BEGIN Data section
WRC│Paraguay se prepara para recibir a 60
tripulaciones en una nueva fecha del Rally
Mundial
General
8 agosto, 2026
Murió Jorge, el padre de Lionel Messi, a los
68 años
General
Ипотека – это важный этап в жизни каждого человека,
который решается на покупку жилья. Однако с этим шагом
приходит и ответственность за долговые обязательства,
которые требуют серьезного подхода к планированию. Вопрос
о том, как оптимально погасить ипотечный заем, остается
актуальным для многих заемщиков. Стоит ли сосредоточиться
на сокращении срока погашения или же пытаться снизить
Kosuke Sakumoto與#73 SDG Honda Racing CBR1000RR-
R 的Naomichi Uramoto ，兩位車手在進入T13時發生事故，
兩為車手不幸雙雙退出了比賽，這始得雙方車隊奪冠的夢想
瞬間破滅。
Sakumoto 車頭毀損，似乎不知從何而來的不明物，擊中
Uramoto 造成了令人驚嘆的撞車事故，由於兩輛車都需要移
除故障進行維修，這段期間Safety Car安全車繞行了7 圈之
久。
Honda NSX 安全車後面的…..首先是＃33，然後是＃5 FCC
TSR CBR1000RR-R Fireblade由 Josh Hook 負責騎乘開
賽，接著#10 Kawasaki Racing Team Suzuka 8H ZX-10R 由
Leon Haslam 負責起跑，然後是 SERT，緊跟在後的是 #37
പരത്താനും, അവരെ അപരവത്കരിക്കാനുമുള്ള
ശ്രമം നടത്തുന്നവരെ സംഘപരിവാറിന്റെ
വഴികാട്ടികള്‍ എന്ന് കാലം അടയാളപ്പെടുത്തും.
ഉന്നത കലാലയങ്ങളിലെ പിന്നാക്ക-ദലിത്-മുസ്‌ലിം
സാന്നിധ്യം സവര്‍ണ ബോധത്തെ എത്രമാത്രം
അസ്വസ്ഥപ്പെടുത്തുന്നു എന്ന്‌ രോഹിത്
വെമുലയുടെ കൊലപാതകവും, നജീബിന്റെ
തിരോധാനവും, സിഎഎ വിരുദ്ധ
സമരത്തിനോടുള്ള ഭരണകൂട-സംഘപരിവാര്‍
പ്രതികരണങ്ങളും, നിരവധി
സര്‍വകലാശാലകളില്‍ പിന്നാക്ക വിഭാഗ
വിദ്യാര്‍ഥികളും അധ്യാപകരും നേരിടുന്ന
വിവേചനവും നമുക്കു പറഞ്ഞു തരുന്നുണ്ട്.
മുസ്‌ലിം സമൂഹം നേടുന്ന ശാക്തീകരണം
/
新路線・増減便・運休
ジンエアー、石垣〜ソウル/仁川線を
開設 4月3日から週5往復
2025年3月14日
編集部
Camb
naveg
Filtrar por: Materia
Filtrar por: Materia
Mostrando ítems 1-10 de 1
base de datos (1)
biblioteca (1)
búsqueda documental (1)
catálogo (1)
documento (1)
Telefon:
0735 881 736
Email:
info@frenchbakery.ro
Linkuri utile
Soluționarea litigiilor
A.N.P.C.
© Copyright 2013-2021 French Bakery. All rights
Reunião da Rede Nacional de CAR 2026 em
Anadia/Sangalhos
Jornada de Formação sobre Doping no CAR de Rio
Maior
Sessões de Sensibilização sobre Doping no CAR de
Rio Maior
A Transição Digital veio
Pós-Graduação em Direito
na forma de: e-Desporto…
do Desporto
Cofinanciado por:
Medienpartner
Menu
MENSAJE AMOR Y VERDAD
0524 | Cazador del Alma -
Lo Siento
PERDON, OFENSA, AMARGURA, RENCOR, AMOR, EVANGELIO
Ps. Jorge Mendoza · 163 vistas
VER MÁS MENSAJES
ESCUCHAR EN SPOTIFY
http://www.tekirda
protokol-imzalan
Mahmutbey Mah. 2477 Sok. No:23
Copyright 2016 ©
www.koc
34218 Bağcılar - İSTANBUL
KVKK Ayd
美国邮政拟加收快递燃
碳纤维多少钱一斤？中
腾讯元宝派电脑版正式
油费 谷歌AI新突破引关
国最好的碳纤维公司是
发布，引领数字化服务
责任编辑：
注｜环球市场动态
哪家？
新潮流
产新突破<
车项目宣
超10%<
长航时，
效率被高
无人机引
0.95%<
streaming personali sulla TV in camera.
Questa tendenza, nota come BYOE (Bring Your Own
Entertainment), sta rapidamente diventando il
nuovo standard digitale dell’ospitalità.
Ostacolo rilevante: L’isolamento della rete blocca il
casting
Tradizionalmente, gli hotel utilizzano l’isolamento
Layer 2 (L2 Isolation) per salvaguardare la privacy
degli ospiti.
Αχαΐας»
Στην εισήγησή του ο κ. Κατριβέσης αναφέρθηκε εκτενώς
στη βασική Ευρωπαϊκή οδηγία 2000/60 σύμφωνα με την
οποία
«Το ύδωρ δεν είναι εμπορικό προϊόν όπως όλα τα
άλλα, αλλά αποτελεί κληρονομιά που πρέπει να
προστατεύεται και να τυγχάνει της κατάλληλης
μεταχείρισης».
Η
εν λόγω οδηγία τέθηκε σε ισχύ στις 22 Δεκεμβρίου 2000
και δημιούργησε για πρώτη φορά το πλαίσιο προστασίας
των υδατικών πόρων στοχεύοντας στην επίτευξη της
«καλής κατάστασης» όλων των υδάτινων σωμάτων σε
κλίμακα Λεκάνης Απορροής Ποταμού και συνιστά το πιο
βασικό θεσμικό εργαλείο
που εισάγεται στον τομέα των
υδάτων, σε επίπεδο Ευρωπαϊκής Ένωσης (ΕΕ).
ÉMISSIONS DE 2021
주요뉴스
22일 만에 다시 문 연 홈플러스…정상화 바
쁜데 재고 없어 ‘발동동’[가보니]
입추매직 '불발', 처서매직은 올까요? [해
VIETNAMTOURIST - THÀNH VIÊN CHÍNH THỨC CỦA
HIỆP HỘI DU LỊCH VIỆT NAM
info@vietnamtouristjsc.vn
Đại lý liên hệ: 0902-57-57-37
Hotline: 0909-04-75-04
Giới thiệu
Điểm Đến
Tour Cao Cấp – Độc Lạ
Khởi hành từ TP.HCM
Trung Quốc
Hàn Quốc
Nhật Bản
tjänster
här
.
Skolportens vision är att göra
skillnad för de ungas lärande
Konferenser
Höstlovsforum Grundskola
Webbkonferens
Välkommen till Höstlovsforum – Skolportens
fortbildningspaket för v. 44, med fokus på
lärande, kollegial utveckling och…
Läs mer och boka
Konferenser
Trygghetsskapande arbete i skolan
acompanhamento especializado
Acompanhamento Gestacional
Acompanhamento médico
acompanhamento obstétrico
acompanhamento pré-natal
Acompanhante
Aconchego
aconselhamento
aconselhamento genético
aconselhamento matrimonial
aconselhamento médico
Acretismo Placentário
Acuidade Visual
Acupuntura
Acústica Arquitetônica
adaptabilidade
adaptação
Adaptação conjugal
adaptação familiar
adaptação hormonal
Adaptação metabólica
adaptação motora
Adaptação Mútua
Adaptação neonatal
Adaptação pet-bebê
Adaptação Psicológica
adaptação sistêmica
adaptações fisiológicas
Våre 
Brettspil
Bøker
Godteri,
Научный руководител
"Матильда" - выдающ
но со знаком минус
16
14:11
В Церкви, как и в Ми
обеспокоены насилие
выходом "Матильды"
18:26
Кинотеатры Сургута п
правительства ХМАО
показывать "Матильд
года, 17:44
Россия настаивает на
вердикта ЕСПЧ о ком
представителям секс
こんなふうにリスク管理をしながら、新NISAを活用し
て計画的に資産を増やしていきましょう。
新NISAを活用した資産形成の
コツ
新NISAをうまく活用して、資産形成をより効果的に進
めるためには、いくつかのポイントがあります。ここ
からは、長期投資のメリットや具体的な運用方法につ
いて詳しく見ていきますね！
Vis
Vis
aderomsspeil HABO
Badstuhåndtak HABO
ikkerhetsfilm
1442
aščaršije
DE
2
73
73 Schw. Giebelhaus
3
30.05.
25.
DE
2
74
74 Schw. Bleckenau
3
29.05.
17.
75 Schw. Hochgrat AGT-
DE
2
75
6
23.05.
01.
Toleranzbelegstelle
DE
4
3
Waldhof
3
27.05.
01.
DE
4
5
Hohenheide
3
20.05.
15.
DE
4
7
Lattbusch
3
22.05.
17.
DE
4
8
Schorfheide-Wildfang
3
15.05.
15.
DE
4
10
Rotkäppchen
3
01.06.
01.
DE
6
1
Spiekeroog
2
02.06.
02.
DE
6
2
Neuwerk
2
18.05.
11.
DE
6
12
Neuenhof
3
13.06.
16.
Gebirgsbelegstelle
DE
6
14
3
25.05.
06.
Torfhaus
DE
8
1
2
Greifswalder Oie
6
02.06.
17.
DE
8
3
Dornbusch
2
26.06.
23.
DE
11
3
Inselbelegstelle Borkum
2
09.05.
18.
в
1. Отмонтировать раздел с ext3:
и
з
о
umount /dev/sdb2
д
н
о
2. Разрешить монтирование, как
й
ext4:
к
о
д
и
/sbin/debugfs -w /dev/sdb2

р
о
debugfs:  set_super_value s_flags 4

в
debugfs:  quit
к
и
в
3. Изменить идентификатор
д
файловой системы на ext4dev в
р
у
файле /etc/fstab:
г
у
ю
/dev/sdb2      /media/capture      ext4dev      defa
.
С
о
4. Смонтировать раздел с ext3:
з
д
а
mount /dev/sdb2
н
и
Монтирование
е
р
END Data section
**What is expected:** The lines that contain the word "Honda" are wanted; copy each of them from the records.

**Response area:**
Kosuke Sakumoto與#73 SDG Honda Racing CBR1000RR-
Honda NSX 安全車後面的…..首先是＃33，然後是＃5 FCC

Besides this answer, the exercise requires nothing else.